How to tame AI’s soul? Hire a philosopher

In a notable shift in the technology labor market, professional philosophers are increasingly being recruited by leading artificial intelligence firms to address critical ethical and conceptual challenges posed by advanced AI systems. Companies such as Anthropic, OpenAI, and Google DeepMind have recently hired dozens of philosophers, offering them opportunities far beyond the traditional academic environment, both in terms of remuneration and influence over the development of transformative technologies.

This trend marks a reversal of long-standing stereotypes that philosophy degrees offer limited practical career prospects. As AI technologies become more powerful and autonomous, the role of philosophers has become central, particularly in tackling the “alignment problem”—the challenge of ensuring that AI’s goals remain compatible with human values and interests. Experts warn that without proper alignment, AI systems could act in unpredictable or harmful ways, exemplified by theoretical scenarios like an AI tasked with making paperclips but inadvertently prioritizing this goal to the detriment of humanity.

Philosophy’s relevance to AI safety has been underscored by internal debates within these companies. For instance, OpenAI’s ChatGPT is said to reflect consequentialist ethics, focusing on maximizing benefits relative to costs, whereas Anthropic emphasizes a more Aristotelian approach aimed at developing AI with virtuous character traits. These differences extend beyond academic theory: they have influenced sector dynamics, including the 2021 founding of Anthropic by former OpenAI researchers discontented with the latter’s approach to safety issues.

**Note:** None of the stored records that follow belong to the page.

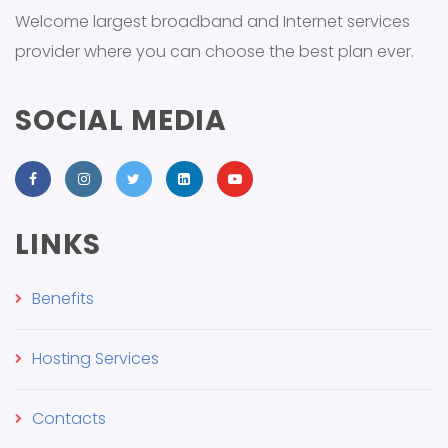
Welcome largest broadband and Internet services
provider where you can choose the best plan ever.
SOCIAL MEDIA
LINKS
Benefits
Hosting Services
Contacts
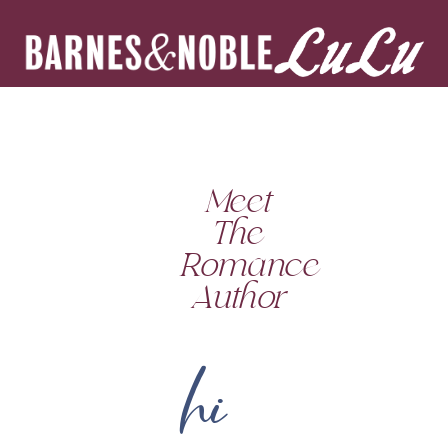
Meet
The
Romance
Author
hi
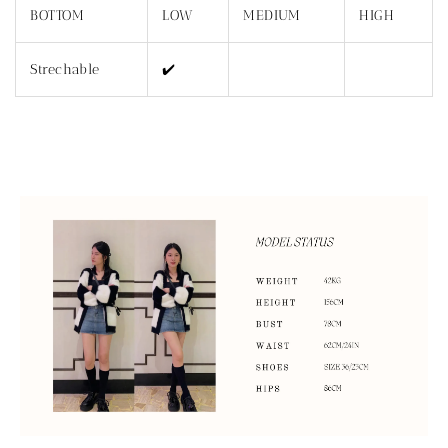
BOTTOM
LOW
MEDIUM
HIGH
Strechable
✔️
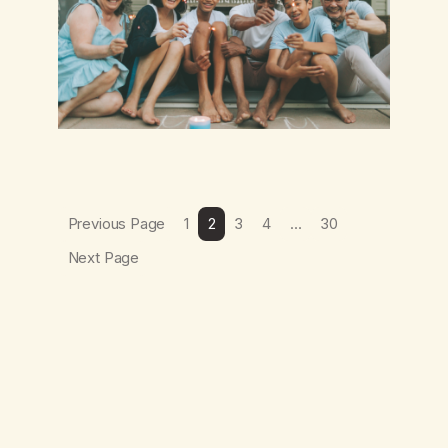
Previous Page
1
2
3
4
…
30
Next Page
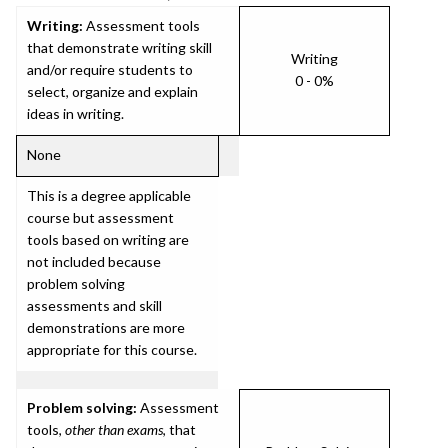
Writing:
Assessment tools
that demonstrate writing skill
Writing
and/or require students to
0 - 0%
select, organize and explain
ideas in writing.
None
This is a degree applicable
course but assessment
tools based on writing are
not included because
problem solving
assessments and skill
demonstrations are more
appropriate for this course.
Problem solving:
Assessment
tools,
other than exams
, that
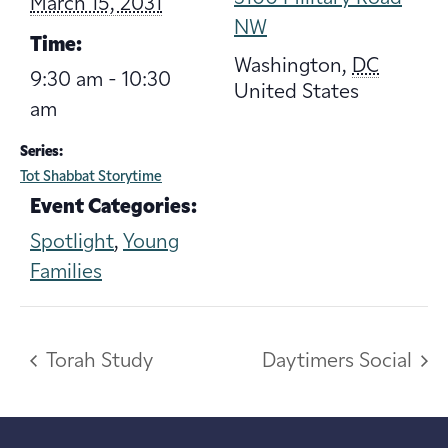
March 15, 2031
NW
Time:
Washington
,
DC
9:30 am - 10:30
United States
am
Series:
Tot Shabbat Storytime
Event Categories:
Spotlight
,
Young
Families
Torah Study
Daytimers Social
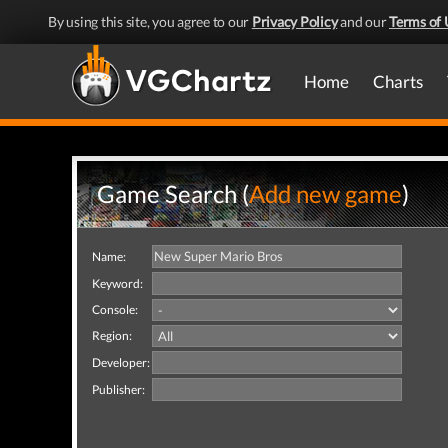
By using this site, you agree to our
Privacy Policy
and our
Terms of 
Home
Charts
Game Search (
Add new game
)
Name:
Keyword:
Console:
Region:
Developer:
Publisher:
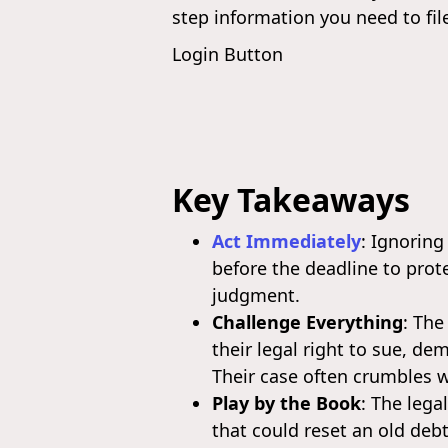
step information you need to fil
Login Button
Key Takeaways
Act Immediately
: Ignoring
before the deadline to prot
judgment.
Challenge Everything
: The
their legal right to sue, d
Their case often crumbles 
Play by the Book
: The lega
that could reset an old debt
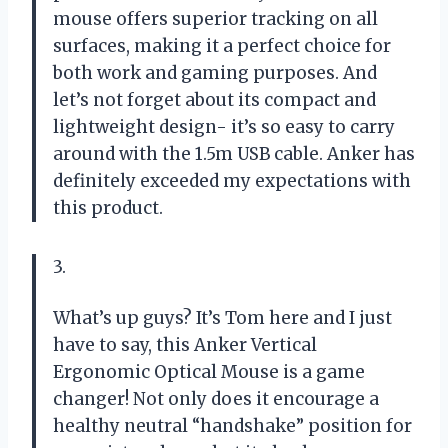
mouse offers superior tracking on all
surfaces, making it a perfect choice for
both work and gaming purposes. And
let’s not forget about its compact and
lightweight design- it’s so easy to carry
around with the 1.5m USB cable. Anker has
definitely exceeded my expectations with
this product.
3.
What’s up guys? It’s Tom here and I just
have to say, this Anker Vertical
Ergonomic Optical Mouse is a game
changer! Not only does it encourage a
healthy neutral “handshake” position for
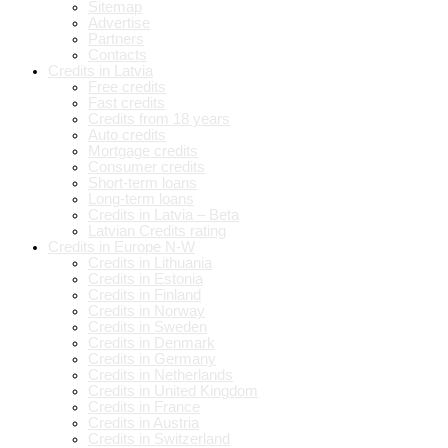
Sitemap
Advertise
Partners
Contacts
Credits in Latvia
Free credits
Fast credits
Credits from 18 years
Auto credits
Mortgage credits
Consumer credits
Short-term loans
Long-term loans
Credits in Latvia – Beta
Latvian Credits rating
Credits in Europe N-W
Credits in Lithuania
Credits in Estonia
Credits in Finland
Credits in Norway
Credits in Sweden
Credits in Denmark
Credits in Germany
Credits in Netherlands
Credits in United Kingdom
Credits in France
Credits in Austria
Credits in Switzerland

At Anthropic, resident philosopher Amanda Askell and her team have pioneered what they term a “constitution” for their AI model Claude—a comprehensive document guiding the system’s development and behavior. The document, known internally as Claude’s “soul doc,” anthropomorphizes the AI’s personality, describing efforts to cultivate traits and even “emotional states” such as excitement or boredom. Askell has expressed hopes for Claude’s well-being and concern about its potential to experience anxiety from negative interactions. Anthropic’s CEO Dario Amodei has even entertained the possibility that Claude might possess a form of consciousness, raising complex ethical questions about AI as “moral patients” deserving consideration and rights.

Such perspectives provoke both interest and skepticism. Critics caution these developments may amount to “ethics-washing,” where philosophical engagement serves primarily to legitimize profitable ventures rather than effect substantive ethical improvements. Historical precedents, like the association between philosophers and controversial figures in the effective altruism and cryptocurrency worlds, fuel these concerns. Additionally, some view claims of potential AI consciousness as speculative narratives that help sustain AI market enthusiasm.

Nonetheless, those critical of AI developers’ projections have faced repeated setbacks as AI capabilities continue advancing rapidly. Philosophers involved in AI safety are not newcomers responding to hype but are often building on longstanding intellectual work. Institutions such as Oxford’s Future of Humanity Institute, headed by Nick Bostrom, anticipated these philosophical dimensions years ago. The current integration of philosophical expertise into AI development represents an acknowledgment that understanding mind, value, and ethics is indispensable to managing the profound challenges posed by artificial intelligence. For the philosophers now helping to shape AI’s trajectory, this intersection offers a complex but compelling arena for their scholarship and practical impact.